Work required: Every line in the records below that holds the word "škola" is to be copied.

____

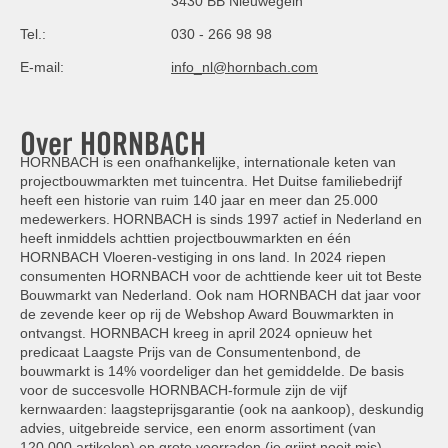
3430 BB Nieuwegein
Tel.:
030 - 266 98 98
E-mail:
info_nl@hornbach.com
Over HORNBACH
HORNBACH is een onafhankelijke, internationale keten van
projectbouwmarkten met tuincentra. Het Duitse familiebedrijf
heeft een historie van ruim 140 jaar en meer dan 25.000
medewerkers. HORNBACH is sinds 1997 actief in Nederland en
heeft inmiddels achttien projectbouwmarkten en één
HORNBACH Vloeren-vestiging in ons land. In 2024 riepen
consumenten HORNBACH voor de achttiende keer uit tot Beste
Bouwmarkt van Nederland. Ook nam HORNBACH dat jaar voor
de zevende keer op rij de Webshop Award Bouwmarkten in
ontvangst. HORNBACH kreeg in april 2024 opnieuw het
predicaat Laagste Prijs van de Consumentenbond, de
bouwmarkt is 14% voordeliger dan het gemiddelde. De basis
voor de succesvolle HORNBACH-formule zijn de vijf
kernwaarden: laagsteprijsgarantie (ook na aankoop), deskundig
advies, uitgebreide service, een enorm assortiment (van
120.000 artikelen) en grote voorraden (je grijpt nooit mis).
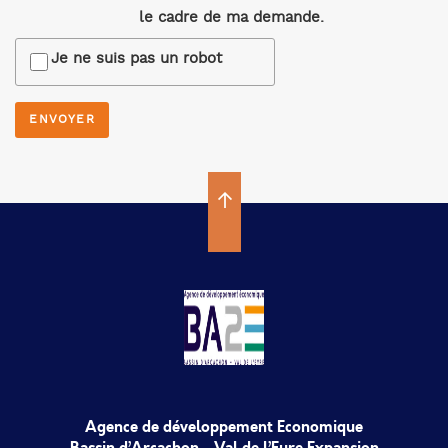
le cadre de ma demande.
Je ne suis pas un robot
Agence de développement Economique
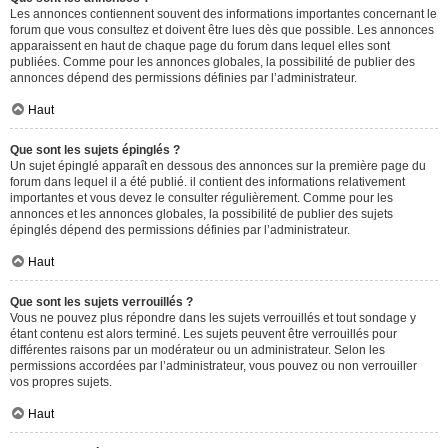
Les annonces contiennent souvent des informations importantes concernant le
forum que vous consultez et doivent être lues dès que possible. Les annonces
apparaissent en haut de chaque page du forum dans lequel elles sont
publiées. Comme pour les annonces globales, la possibilité de publier des
annonces dépend des permissions définies par l’administrateur.
Haut
Que sont les sujets épinglés ?
Un sujet épinglé apparaît en dessous des annonces sur la première page du
forum dans lequel il a été publié. il contient des informations relativement
importantes et vous devez le consulter régulièrement. Comme pour les
annonces et les annonces globales, la possibilité de publier des sujets
épinglés dépend des permissions définies par l’administrateur.
Haut
Que sont les sujets verrouillés ?
Vous ne pouvez plus répondre dans les sujets verrouillés et tout sondage y
étant contenu est alors terminé. Les sujets peuvent être verrouillés pour
différentes raisons par un modérateur ou un administrateur. Selon les
permissions accordées par l’administrateur, vous pouvez ou non verrouiller
vos propres sujets.
Haut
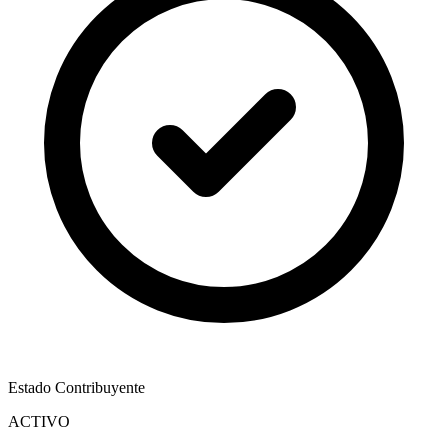
Estado Contribuyente
ACTIVO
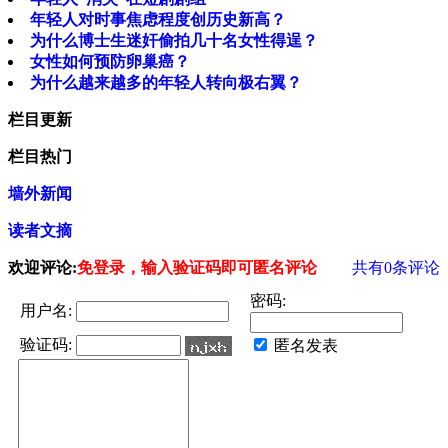
年轻人对时事焦虑程度创历史新高？
为什么博士生迷奸偷拍几十名女性得逞？
女性如何预防卵巢癌？
为什么越来越多的年轻人转向极右翼？
栏目更新
栏目热门
墙外新闻
读者文摘
欢迎评论:
免登录，输入验证码即可匿名评论
共有
0
条评论
密码:
用户名:
验证码:
匿名发表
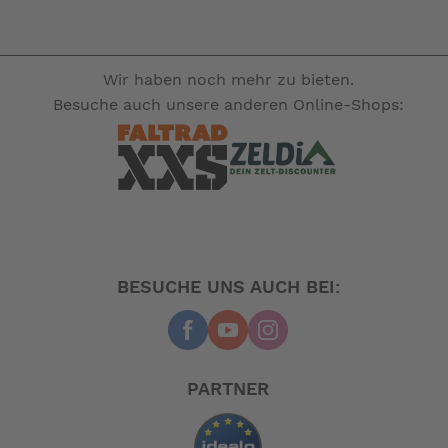
Wir haben noch mehr zu bieten.
Besuche auch unsere anderen Online-Shops:
BESUCHE UNS AUCH BEI:
PARTNER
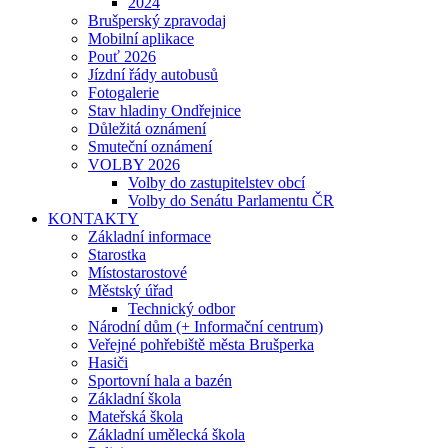
2024
Brušperský zpravodaj
Mobilní aplikace
Pouť 2026
Jízdní řády autobusů
Fotogalerie
Stav hladiny Ondřejnice
Důležitá oznámení
Smuteční oznámení
VOLBY 2026
Volby do zastupitelstev obcí
Volby do Senátu Parlamentu ČR
KONTAKTY
Základní informace
Starostka
Místostarostové
Městský úřad
Technický odbor
Národní dům (+ Informační centrum)
Veřejné pohřebiště města Brušperka
Hasiči
Sportovní hala a bazén
Základní škola
Mateřská škola
Základní umělecká škola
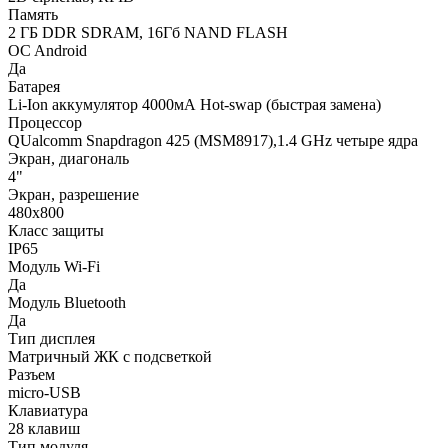
Память
2 ГБ DDR SDRAM, 16Гб NAND FLASH
ОC Android
Да
Батарея
Li-Ion аккумулятор 4000мА Hot-swap (быстрая замена)
Процессор
QUalcomm Snapdragon 425 (MSM8917),1.4 GHz четыре ядра
Экран, диагональ
4"
Экран, разрешение
480х800
Класс защиты
IP65
Модуль Wi-Fi
Да
Модуль Bluetooth
Да
Тип дисплея
Матричный ЖК с подсветкой
Разъем
micro-USB
Клавиатура
28 клавиш
Тип модуля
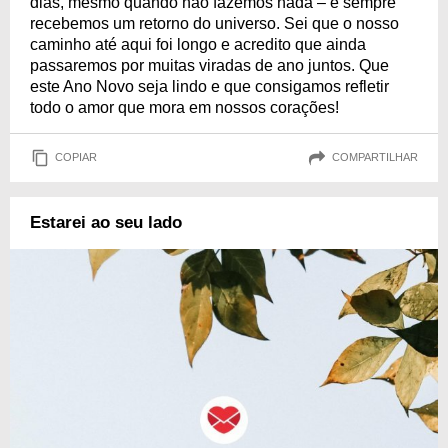
dias, mesmo quando não fazemos nada – e sempre
recebemos um retorno do universo. Sei que o nosso
caminho até aqui foi longo e acredito que ainda
passaremos por muitas viradas de ano juntos. Que
este Ano Novo seja lindo e que consigamos refletir
todo o amor que mora em nossos corações!
COPIAR
COMPARTILHAR
Estarei ao seu lado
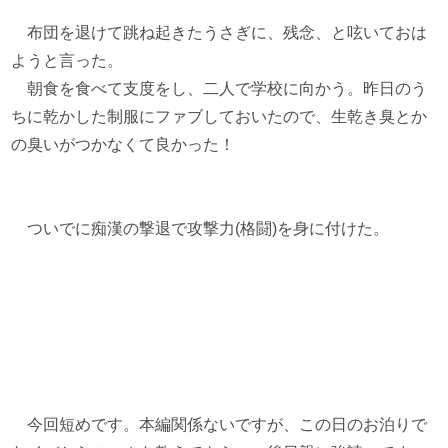
布団を退けて跳ね起きたうさぎに、残念、と呟いておは
ようと言った。
朝食を食べて支度をし、二人で学校に向かう。昨日のう
ちに乾かした制服にファブしておいたので、生乾き臭とか
の臭いがつかなくて良かった！
ついでに痴漢の撃退で攻撃力(格闘)を身に付けた。
今回短めです。本編関係ないですが、この日のお泊りで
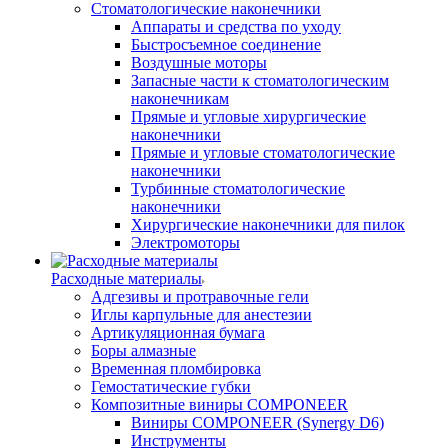
Стоматологические наконечники
Аппараты и средства по уходу
Быстросъемное соединение
Воздушные моторы
Запасные части к стоматологическим
наконечникам
Прямые и угловые хирургические
наконечники
Прямые и угловые стоматологические
наконечники
Турбинные стоматологические
наконечники
Хирургические наконечники для пилок
Электромоторы
Расходные материалы
Адгезивы и протравочные гели
Иглы карпульные для анестезии
Артикуляционная бумага
Боры алмазные
Временная пломбировка
Гемостатические губки
Композитные виниры COMPONEER
Виниры COMPONEER (Synergy D6)
Инструменты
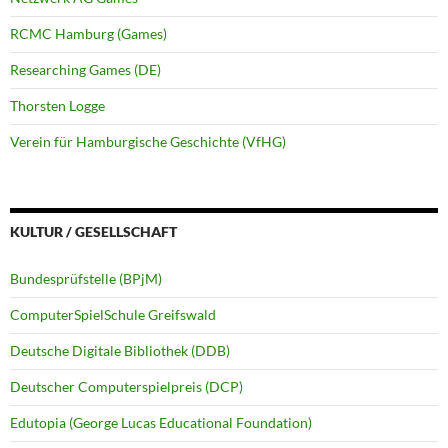
RCMC Hamburg (Games)
Researching Games (DE)
Thorsten Logge
Verein für Hamburgische Geschichte (VfHG)
KULTUR / GESELLSCHAFT
Bundesprüfstelle (BPjM)
ComputerSpielSchule Greifswald
Deutsche Digitale Bibliothek (DDB)
Deutscher Computerspielpreis (DCP)
Edutopia (George Lucas Educational Foundation)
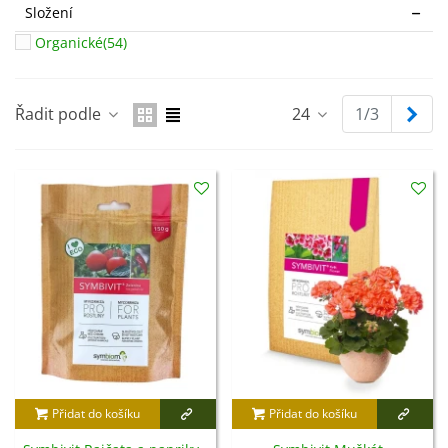
Složení
Organické
(54)
Dal
Řadit podle
24
1/3
Přidat do košíku
Přidat do košíku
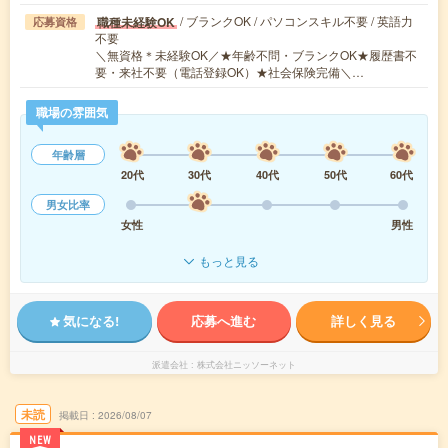
/ ブランクOK / パソコンスキル不要 / 英語力
職種未経験OK
応募資格
不要
＼無資格＊未経験OK／★年齢不問・ブランクOK★履歴書不
要・来社不要（電話登録OK）★社会保険完備＼…
職場の雰囲気
年齢層
20代
30代
40代
50代
60代
男女比率
女性
男性
もっと見る
気になる!
応募へ進む
詳しく見る
派遣会社
株式会社ニッソーネット
未読
掲載日
2026/08/07
NEW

____

Response:
Základní škola
Mateřská škola
Základní umělecká škola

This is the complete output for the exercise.